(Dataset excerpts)

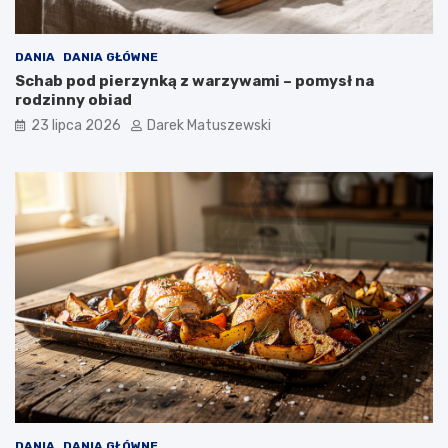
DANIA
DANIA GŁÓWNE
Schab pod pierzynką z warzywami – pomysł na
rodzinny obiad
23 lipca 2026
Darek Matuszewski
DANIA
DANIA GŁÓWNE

---

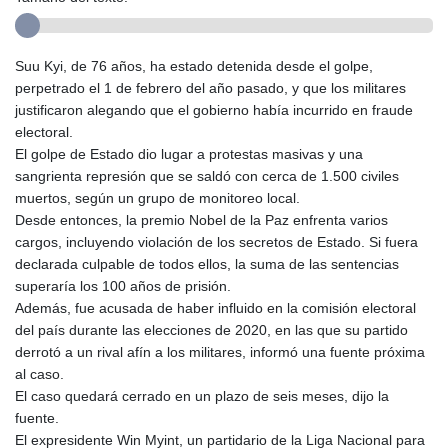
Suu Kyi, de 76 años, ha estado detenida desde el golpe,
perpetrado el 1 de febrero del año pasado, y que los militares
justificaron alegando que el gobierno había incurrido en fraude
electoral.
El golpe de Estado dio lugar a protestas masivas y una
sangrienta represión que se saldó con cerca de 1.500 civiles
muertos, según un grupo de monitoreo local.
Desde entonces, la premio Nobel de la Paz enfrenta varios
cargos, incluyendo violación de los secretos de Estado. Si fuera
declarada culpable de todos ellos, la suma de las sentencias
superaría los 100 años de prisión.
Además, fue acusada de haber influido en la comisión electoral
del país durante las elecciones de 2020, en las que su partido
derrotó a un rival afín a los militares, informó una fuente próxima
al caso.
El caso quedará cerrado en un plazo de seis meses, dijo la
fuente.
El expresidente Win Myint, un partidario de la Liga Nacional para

- Your objective: List every line in the records above that contains the word "fuente".

- Your solution:
derrotó a un rival afín a los militares, informó una fuente próxima
fuente.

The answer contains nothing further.